►

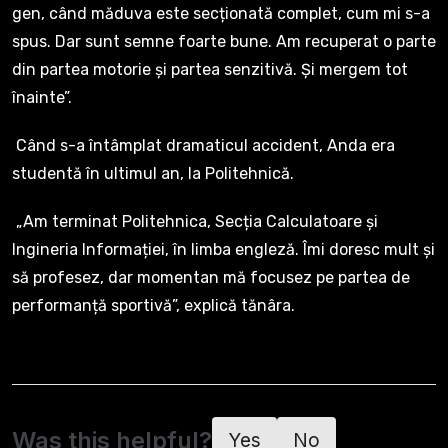
gen, când măduva este secționată complet, cum mi s-a
spus. Dar sunt semne foarte bune. Am recuperat o parte
din partea motorie și partea senzitivă. Și mergem tot
înainte”.
Când s-a întâmplat dramaticul accident, Anda era
studentă în ultimul an, la Politehnică.
„Am terminat Politehnica, Secția Calculatoare și
Ingineria Informației, în limba engleză. Îmi doresc mult și
să profesez, dar momentan mă focusez pe partea de
performanță sportivă”, explică tănâra.
Was this helpful?
Yes
No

◄

## Aim of the task
Print exactly, and only, the lines from the line that contains "Ingineria Informației, în" through the last line of the records.

## Solution
Ingineria Informației, în limba engleză. Îmi doresc mult și
să profesez, dar momentan mă focusez pe partea de
performanță sportivă”, explică tănâra.
Was this helpful?
Yes
No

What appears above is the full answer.